背中にのしかかってきた篠川を腕を大きく振り、突き飛ばした。
「おい」と僕は怒鳴った。
篠川の眉がほんの少し下がる。
なぜ悲しんでいるのかわからない。
「ふざけているのか」
僕は急いで立ち上がる。
「覚えてない、先生」僕に問いかけるようにつぶやいた篠川を見下ろしながら、まだ襲ってくるんじゃないかと、僕は急いで教室から出ていった。
それからは僕は急いで帰路についた。
彼の絡みついてきた手の感触が首周りに残っていた。やけどをした後のようなじんわりと痛みを伴うような熱みだった。このまま死ぬまでついて離れないんじゃないかと思った。
僕の頭の中は、彼に、篠川に対する殺意でいっぱいだった。
忘れてしまいたい僕の罪を記憶の奥底から引張りだしてきたのだから。
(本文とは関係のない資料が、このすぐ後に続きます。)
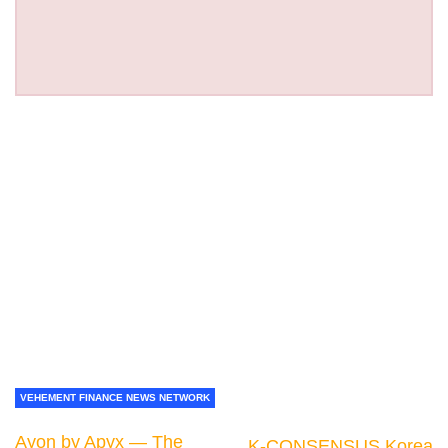
VEHEMENT FINANCE NEWS NETWORK
Ayon by Apyx — The
K-CONSENSUS Korea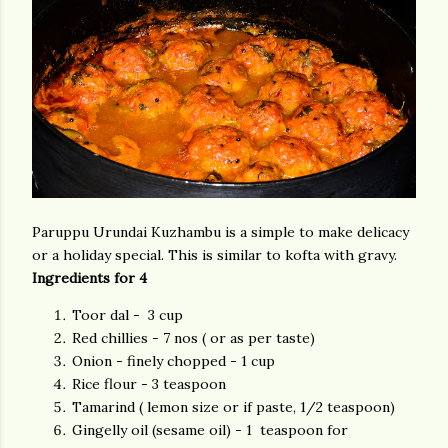
Paruppu Urundai Kuzhambu is a simple to make delicacy
or a holiday special. This is similar to kofta with gravy.
Ingredients for 4
Toor dal - 3 cup
Red chillies - 7 nos ( or as per taste)
Onion - finely chopped - 1 cup
Rice flour - 3 teaspoon
Tamarind ( lemon size or if paste, 1/2 teaspoon)
Gingelly oil (sesame oil) - 1 teaspoon for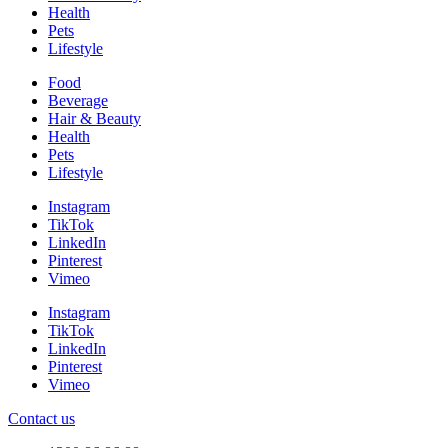
Health
Pets
Lifestyle
Food
Beverage
Hair & Beauty
Health
Pets
Lifestyle
Instagram
TikTok
LinkedIn
Pinterest
Vimeo
Instagram
TikTok
LinkedIn
Pinterest
Vimeo
Contact us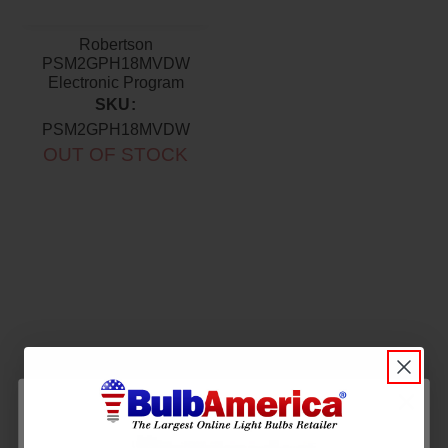
Robertson
PSM2GPH18MVDW
Electronic Program
Start Ballast 120-277V
SKU:
PSM2GPH18MVDW
OUT OF STOCK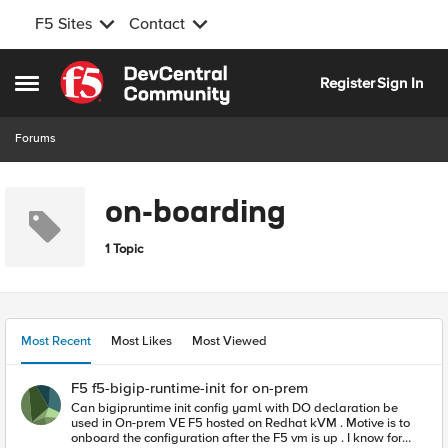
F5 Sites
Contact
Skip to content
Register
Sign In
Open Side Menu
Forums
on-boarding
1 Topic
Most Recent
Most Likes
Most Viewed
F5 f5-bigip-runtime-init for on-prem
Can bigipruntime init config yaml with DO declaration be
used in On-prem VE F5 hosted on Redhat kVM . Motive is to
onboard the configuration after the F5 vm is up . I know for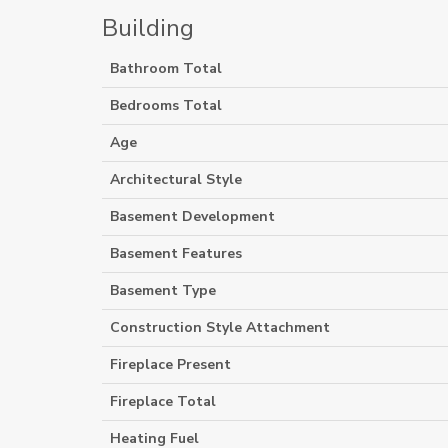
Building
Bathroom Total
Bedrooms Total
Age
Architectural Style
Basement Development
Basement Features
Basement Type
Construction Style Attachment
Fireplace Present
Fireplace Total
Heating Fuel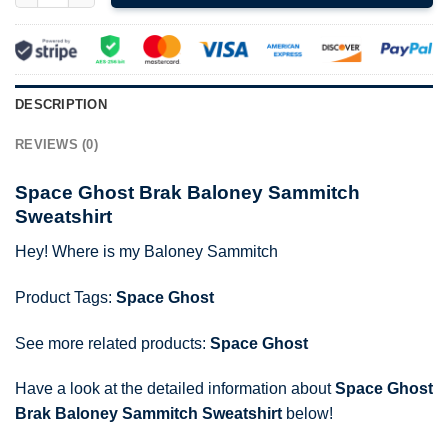
DESCRIPTION
REVIEWS (0)
Space Ghost Brak Baloney Sammitch
Sweatshirt
Hey! Where is my Baloney Sammitch
Product Tags:
Space Ghost
See more related products:
Space Ghost
Have a look at the detailed information about
Space Ghost
Brak Baloney Sammitch Sweatshirt
below!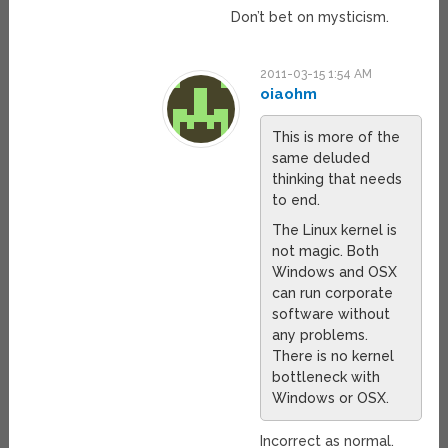
Don’t bet on mysticism.
2011-03-15 1:54 AM
oiaohm
This is more of the
same deluded
thinking that needs
to end.
The Linux kernel is
not magic. Both
Windows and OSX
can run corporate
software without
any problems.
There is no kernel
bottleneck with
Windows or OSX.
Incorrect as normal.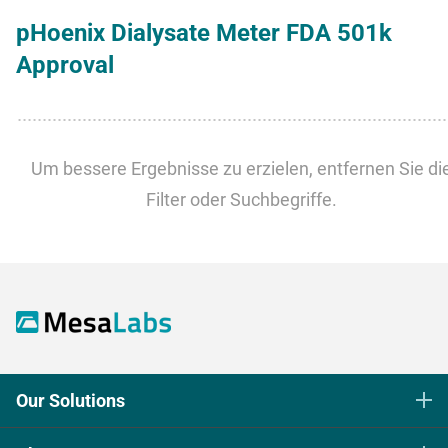
pHoenix Dialysate Meter FDA 501k
Approval
​​​​​​​Um bessere Ergebnisse zu erzielen, entfernen Sie di
Filter oder Suchbegriffe.
Our Solutions
Life Science Sterilization Control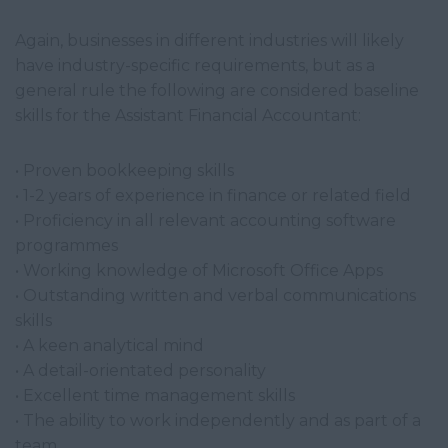
Again, businesses in different industries will likely
have industry-specific requirements, but as a
general rule the following are considered baseline
skills for the Assistant Financial Accountant:
• Proven bookkeeping skills
• 1-2 years of experience in finance or related field
• Proficiency in all relevant accounting software
programmes
• Working knowledge of Microsoft Office Apps
• Outstanding written and verbal communications
skills
• A keen analytical mind
• A detail-orientated personality
• Excellent time management skills
• The ability to work independently and as part of a
team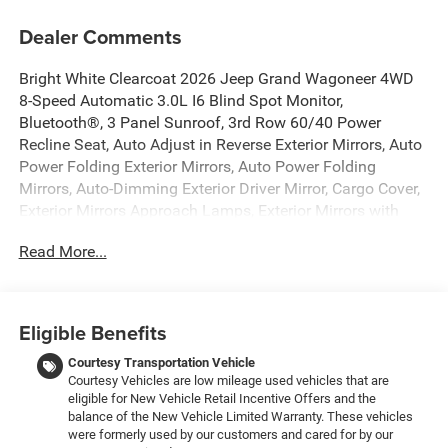
Dealer Comments
Bright White Clearcoat 2026 Jeep Grand Wagoneer 4WD
8-Speed Automatic 3.0L I6 Blind Spot Monitor,
Bluetooth®, 3 Panel Sunroof, 3rd Row 60/40 Power
Recline Seat, Auto Adjust in Reverse Exterior Mirrors, Auto
Power Folding Exterior Mirrors, Auto Power Folding
Mirrors, Auto-Dimming Exterior Driver Mirror, Cargo Cover,
Exterior Mirrors Approach Lamps, Exterior Mirrors with
Memory, Exterior Mirrors with Supplemental Signals,
Read More...
Heated Exterior Mirrors, Interior Rear Facing Camera,
Luxury Front and Rear Floor Mats, Navigation System, P
and P Park and Unpark Assist with Stop System, Premium
Group I, Quick Order Package 29E Grand Wagoneer,
Eligible Benefits
Reversible Carpet/Vinyl Cargo Mat, Side Distance
Warning, Surround View Camera System.
Courtesy Transportation Vehicle
Courtesy Vehicles are low mileage used vehicles that are
eligible for New Vehicle Retail Incentive Offers and the
New Vehicle Inventory! For immediate assistance call 810-
balance of the New Vehicle Limited Warranty. These vehicles
714-3300! Located at 16555 Silver Pkwy, Fenton MI,
were formerly used by our customers and cared for by our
僕の罪を再認識してしまうと、僕は突然周囲の目が気になった。みんな僕のことなんて知らないはずなのに、僕を内心犯罪者として見て、大勢で僕の罪を攻め立てるんじゃないかと、怖かった。みんなそんな目で僕を見ているんだ。
体が熱い。
どうしてなのか。
怖いのに、体は熱い。
僕は急いで自宅のアパートに駆け込んだ。
なぜだか、部屋の中は外に比べて一層寒く感じた。